The use of `rewrite` tells Agda to use the result of the recursive call to change the goal.
This only works with the builtin equality.
# Dependent List Library
For a more-complete example, let us recreate our library of list-related functions from the last lecture.
From now on, we will use Agda's built-in `Nat` type.
```agda
open import Agda.Builtin.Nat
```
## Non-Dependent Lists
We can start with a version in Agda that doesn't really use dependent types.
This will look more-or-less like the OCaml equivalent.
```agda
-- An inductive list type *without* lengths encoded in the type
data IList : Set where
nil : IList
cons : Nat → IList → IList
-- A datatype represening a possibly-failing computation
data Maybe (A : Set) : Set where
Some : A → Maybe A
None : Maybe A
-- Our little library of operations:
-- head, tail, and a nil check
hd : IList → Maybe Nat
hd nil = None
hd (cons x l) = Some x
tl : IList → Maybe IList
tl nil = None
tl (cons x l) = Some l
open import Agda.Builtin.Bool
isnil : IList → Bool
isnil nil = true
isnil (cons x l) = false
```
Note that Agda functions must be total, so we cannot fail to return something from `hd` or `tl` when the list is `nil`.
To handle this, we use a `Maybe` type, which lets us return a default value signaling that the function call failed.
## Using Dependent Types
Next, we'll encode the length of the list into the type.
Instead of declaring a `Set`, we will instead declare a `Nat → Set` to make it a dependent type.
Recall that this means that the client code has to provide a number in order to get a type:
```agda
data IVec : Nat → Set where
vnil : IVec 0
vcons : {n : Nat} → Nat → IVec n → IVec (suc n)
```
The curly braces after the `vcons` constructor tell us that the type of our constructor are a dependent function.
Moreover, because they are curly braces rather than parentheses, this tells us that the natural number argument is implicit, and should be inferred from the environment.

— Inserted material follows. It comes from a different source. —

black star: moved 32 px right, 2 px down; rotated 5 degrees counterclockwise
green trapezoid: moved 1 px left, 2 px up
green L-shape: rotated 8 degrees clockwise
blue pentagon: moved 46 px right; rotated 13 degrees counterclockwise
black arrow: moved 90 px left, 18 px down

Here's how you construct a list:
```agda
somelist = vcons 5 vnil
```
Deducing the type of somelist, we get `IVec 1`, and if we evaluate `somelist` we get `vcons 5 vnil`.
Notice that we didn't write the `1` in the type of somelist, Agda deduced that for us.

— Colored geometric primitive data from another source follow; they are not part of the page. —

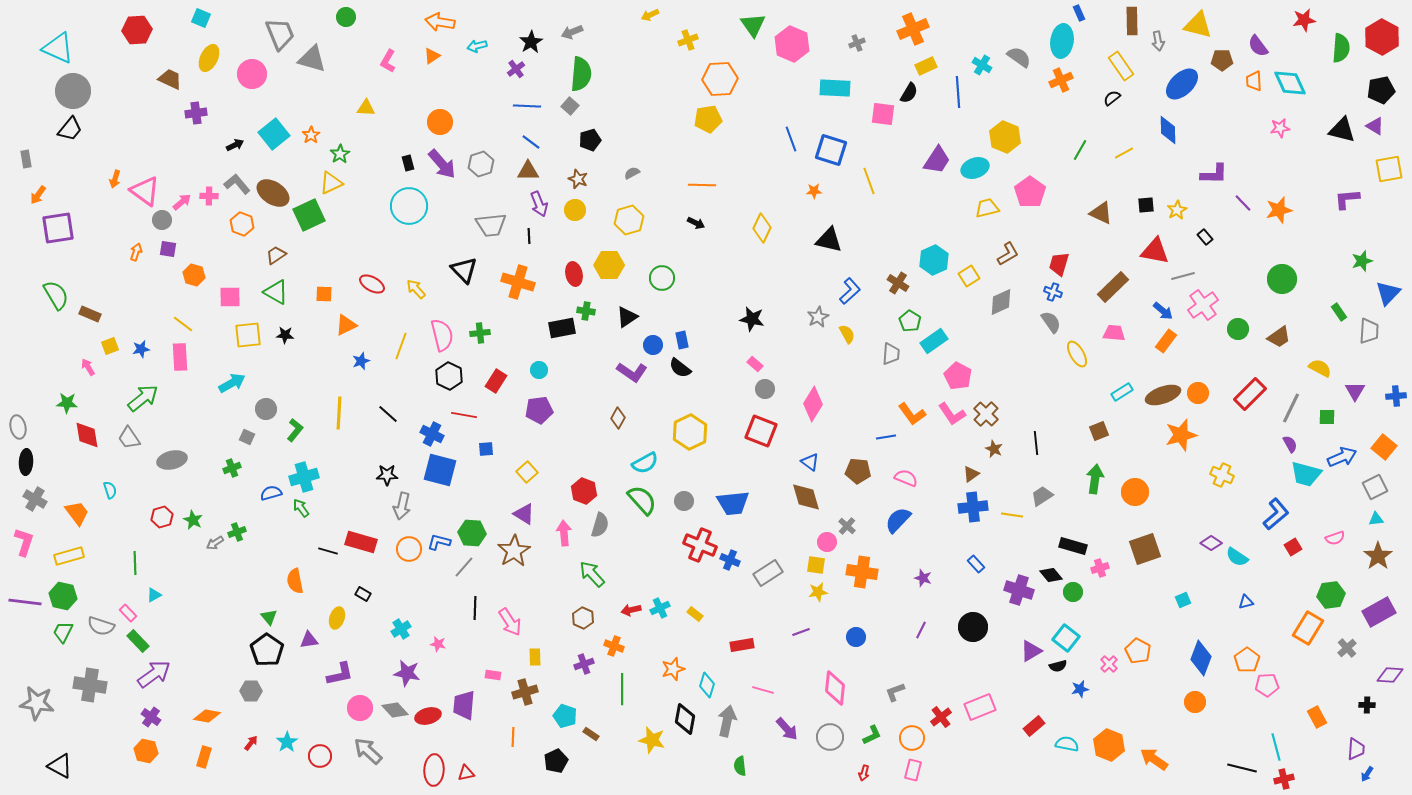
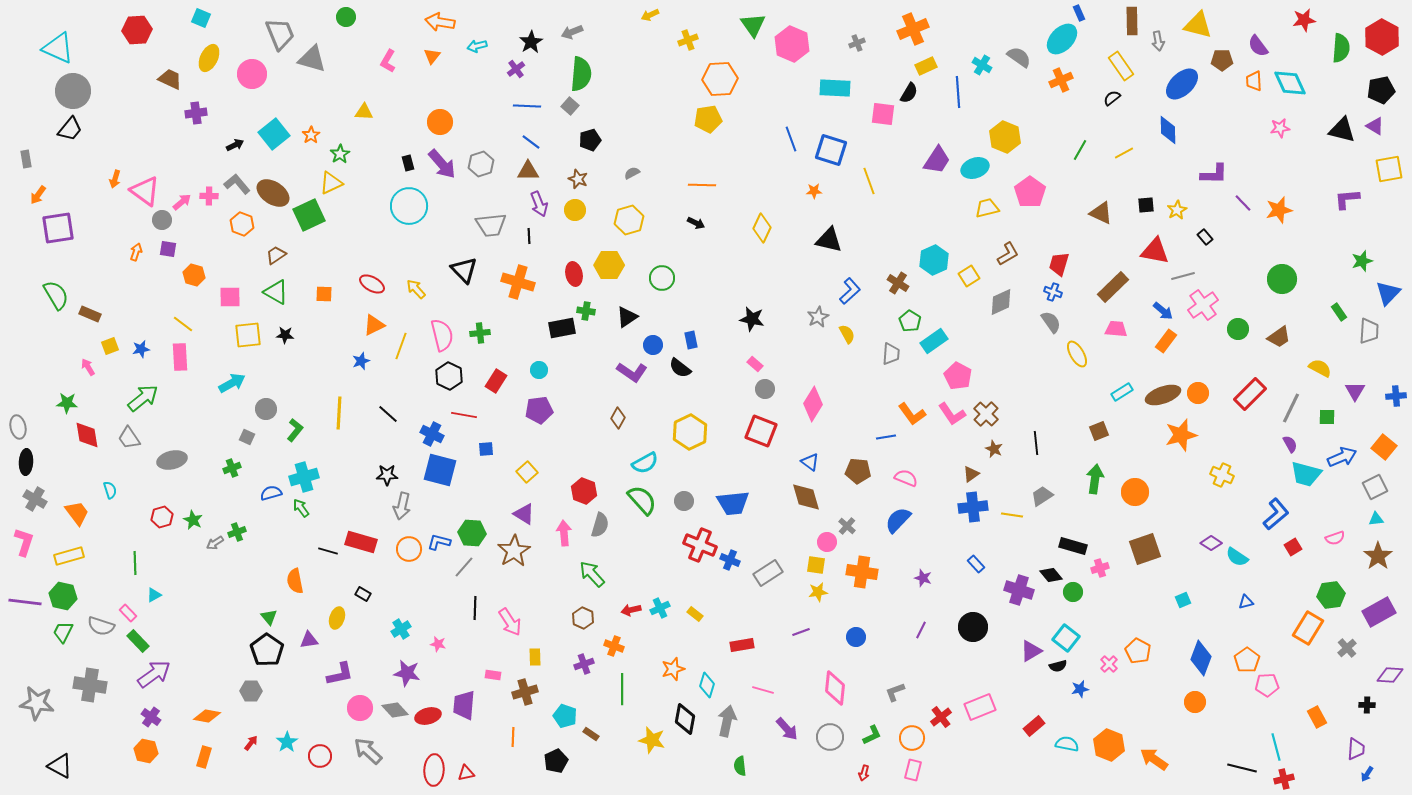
cyan ellipse at (1062, 41): moved 2 px up; rotated 36 degrees clockwise
orange triangle at (432, 56): rotated 18 degrees counterclockwise
yellow triangle at (366, 108): moved 2 px left, 4 px down
orange triangle at (346, 325): moved 28 px right
pink trapezoid at (1114, 333): moved 2 px right, 4 px up
blue rectangle at (682, 340): moved 9 px right
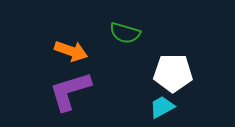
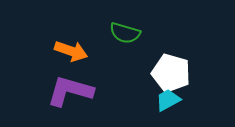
white pentagon: moved 2 px left; rotated 15 degrees clockwise
purple L-shape: rotated 33 degrees clockwise
cyan trapezoid: moved 6 px right, 7 px up
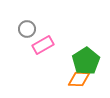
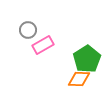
gray circle: moved 1 px right, 1 px down
green pentagon: moved 1 px right, 2 px up
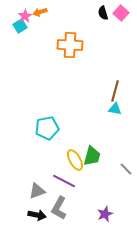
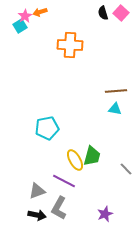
brown line: moved 1 px right; rotated 70 degrees clockwise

We can then write head and tail functions again.
But now, we know that, if the length is not `0`, then we will not fail, and so we do not need to return a `Maybe` type any more:
```agda
vhd : {n : Nat} → IVec (suc n) → Nat
vhd {n} (vcons x v) = x
vtl : {n : Nat} → IVec (suc n) → IVec n
vtl {n} (vcons x v) = v
```
Note that we no longer need branches for the `vnil` case!
Agda is smart enough to figure out that those branches are impossible.
Let's try some operations:
- `C-c C-n vhd somelist` results in `5`
- `C-c C-n vtl somelist` results in `vnil`
- `C-c C-n vtl (vtl somelist)` results in a type error.